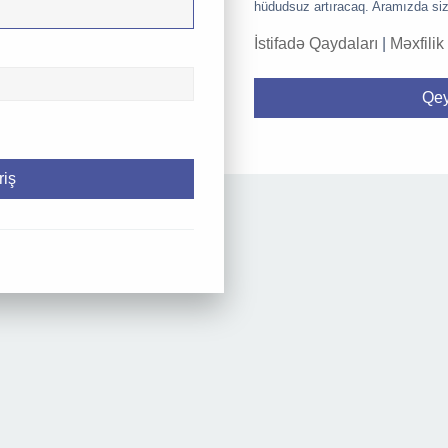
hüdudsuz artıracaq. Aramızda siz
İstifadə Qaydaları
|
Məxfilik
Qey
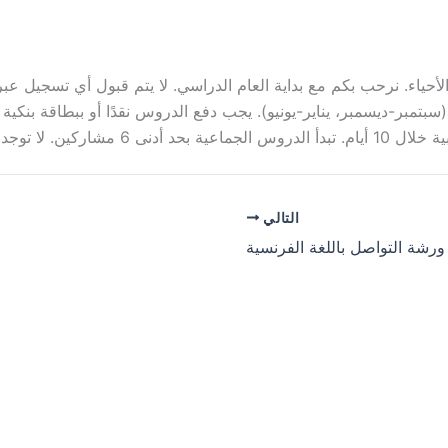
ياء. نرحب بكم مع بداية العام الدراسي. لا يتم قبول أي تسجيل عبر 
سبتمبر-ديسمبر، يناير-يونيو). يجب دفع الدروس نقدًا أو ببطاقة بنكية
 العطلات المدرسية.
التالي
ورشة التواصل باللغة الفرنسية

◇ ◇ ◇ ◇

DIRECTIONS:
Each line from the one containing "سبتمبر-ديسمبر، يناير-يونيو). يجب" through the end of the material must be returned exactly; no other line should appear.

ANSWER AREA:
سبتمبر-ديسمبر، يناير-يونيو). يجب دفع الدروس نقدًا أو ببطاقة بنكية
 العطلات المدرسية.
التالي
ورشة التواصل باللغة الفرنسية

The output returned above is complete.